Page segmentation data
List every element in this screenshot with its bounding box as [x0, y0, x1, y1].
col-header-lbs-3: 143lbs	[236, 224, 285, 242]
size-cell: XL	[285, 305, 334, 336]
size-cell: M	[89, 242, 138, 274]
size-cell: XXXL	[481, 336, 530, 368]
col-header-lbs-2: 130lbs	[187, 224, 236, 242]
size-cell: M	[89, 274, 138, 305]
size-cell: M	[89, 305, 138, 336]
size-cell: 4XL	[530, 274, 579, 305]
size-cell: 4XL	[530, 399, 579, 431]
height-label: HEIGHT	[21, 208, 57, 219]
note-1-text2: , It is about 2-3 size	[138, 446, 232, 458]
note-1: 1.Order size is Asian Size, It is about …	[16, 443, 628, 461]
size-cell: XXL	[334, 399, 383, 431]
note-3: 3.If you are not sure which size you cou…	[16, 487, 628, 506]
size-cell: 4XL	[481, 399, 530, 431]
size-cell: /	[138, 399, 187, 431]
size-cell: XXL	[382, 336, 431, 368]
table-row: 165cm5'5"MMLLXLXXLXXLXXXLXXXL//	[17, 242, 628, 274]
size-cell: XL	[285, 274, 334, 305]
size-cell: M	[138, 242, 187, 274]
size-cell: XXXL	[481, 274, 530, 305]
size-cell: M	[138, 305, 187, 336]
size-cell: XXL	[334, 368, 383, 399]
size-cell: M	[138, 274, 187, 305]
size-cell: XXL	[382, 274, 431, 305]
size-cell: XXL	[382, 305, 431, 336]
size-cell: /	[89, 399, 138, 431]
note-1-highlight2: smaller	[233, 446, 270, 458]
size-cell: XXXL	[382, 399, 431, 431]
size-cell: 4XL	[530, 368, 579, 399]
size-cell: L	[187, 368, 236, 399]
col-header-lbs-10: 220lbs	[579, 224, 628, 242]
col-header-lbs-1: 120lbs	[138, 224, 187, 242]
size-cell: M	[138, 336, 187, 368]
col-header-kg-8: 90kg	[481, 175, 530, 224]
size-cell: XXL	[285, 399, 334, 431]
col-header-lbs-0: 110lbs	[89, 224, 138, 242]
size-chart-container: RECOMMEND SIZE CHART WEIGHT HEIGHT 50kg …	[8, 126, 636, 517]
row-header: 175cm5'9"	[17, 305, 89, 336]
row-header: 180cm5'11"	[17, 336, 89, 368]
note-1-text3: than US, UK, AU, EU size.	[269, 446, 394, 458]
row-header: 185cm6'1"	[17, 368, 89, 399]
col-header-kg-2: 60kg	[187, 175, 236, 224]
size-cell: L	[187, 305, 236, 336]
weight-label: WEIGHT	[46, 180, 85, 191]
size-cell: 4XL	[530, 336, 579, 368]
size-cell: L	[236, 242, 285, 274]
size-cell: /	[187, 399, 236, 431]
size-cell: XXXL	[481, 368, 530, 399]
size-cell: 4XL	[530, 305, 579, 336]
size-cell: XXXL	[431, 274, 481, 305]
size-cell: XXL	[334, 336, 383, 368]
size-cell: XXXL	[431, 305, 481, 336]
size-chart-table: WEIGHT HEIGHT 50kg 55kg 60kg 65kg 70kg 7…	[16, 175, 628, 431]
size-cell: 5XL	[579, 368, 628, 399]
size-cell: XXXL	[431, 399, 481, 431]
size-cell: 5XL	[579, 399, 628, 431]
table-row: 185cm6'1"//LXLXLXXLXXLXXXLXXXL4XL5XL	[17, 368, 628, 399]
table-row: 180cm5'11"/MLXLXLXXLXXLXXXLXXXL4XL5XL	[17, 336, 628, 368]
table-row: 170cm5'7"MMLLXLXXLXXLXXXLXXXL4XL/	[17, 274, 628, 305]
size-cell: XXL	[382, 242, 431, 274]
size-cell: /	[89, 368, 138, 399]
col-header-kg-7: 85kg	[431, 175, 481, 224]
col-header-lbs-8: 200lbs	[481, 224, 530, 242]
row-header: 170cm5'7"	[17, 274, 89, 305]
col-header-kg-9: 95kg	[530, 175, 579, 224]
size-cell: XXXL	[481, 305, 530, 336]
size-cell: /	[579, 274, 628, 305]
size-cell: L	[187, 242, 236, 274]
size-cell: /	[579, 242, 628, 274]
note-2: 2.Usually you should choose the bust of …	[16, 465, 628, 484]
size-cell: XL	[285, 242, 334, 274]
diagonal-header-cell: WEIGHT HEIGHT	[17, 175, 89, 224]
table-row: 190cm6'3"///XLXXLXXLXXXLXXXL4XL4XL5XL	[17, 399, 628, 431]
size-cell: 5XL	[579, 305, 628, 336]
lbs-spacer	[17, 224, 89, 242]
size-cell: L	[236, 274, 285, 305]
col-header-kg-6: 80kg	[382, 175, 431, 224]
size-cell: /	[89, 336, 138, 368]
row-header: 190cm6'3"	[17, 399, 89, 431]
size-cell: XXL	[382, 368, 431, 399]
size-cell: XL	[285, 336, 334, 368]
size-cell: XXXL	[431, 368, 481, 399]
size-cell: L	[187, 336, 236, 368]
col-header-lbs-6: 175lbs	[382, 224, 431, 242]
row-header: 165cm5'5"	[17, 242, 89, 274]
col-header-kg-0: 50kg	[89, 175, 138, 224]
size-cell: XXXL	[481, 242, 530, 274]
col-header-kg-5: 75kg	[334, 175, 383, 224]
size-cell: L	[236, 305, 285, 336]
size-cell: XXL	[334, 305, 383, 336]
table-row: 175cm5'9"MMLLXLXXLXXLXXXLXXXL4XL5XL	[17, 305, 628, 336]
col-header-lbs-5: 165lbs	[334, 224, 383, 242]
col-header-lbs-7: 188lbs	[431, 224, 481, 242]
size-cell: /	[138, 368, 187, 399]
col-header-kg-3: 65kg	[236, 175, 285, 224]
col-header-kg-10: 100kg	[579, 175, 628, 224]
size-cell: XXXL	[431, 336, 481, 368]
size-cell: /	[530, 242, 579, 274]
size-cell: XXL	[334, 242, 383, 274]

## Activity
Check the entries above for the word "label" and copy every line where it turns up.

## Answer box
height-label: HEIGHT	[21, 208, 57, 219]
weight-label: WEIGHT	[46, 180, 85, 191]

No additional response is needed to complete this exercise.